Work instruction:
Pictures are not part of the copy. Reproduce all the records exactly.

The data:
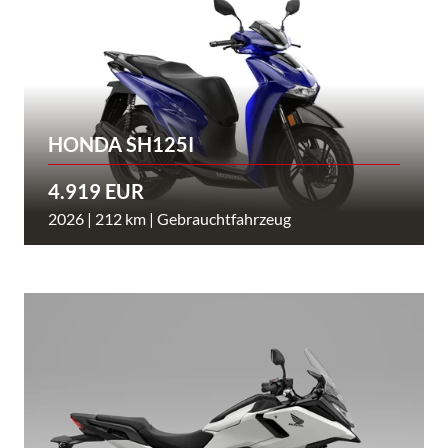
HONDA SH125I
4.919 EUR
2026 | 212 km | Gebrauchtfahrzeug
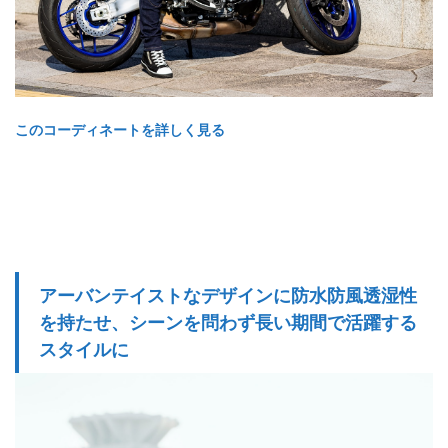
このコーディネートを詳しく見る
アーバンテイストなデザインに防水防風透湿性
を持たせ、シーンを問わず長い期間で活躍する
スタイルに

Completed exercise:
HONDA SH125I
4.919 EUR
2026 | 212 km | Gebrauchtfahrzeug
このコーディネートを詳しく見る
アーバンテイストなデザインに防水防風透湿性
を持たせ、シーンを問わず長い期間で活躍する
スタイルに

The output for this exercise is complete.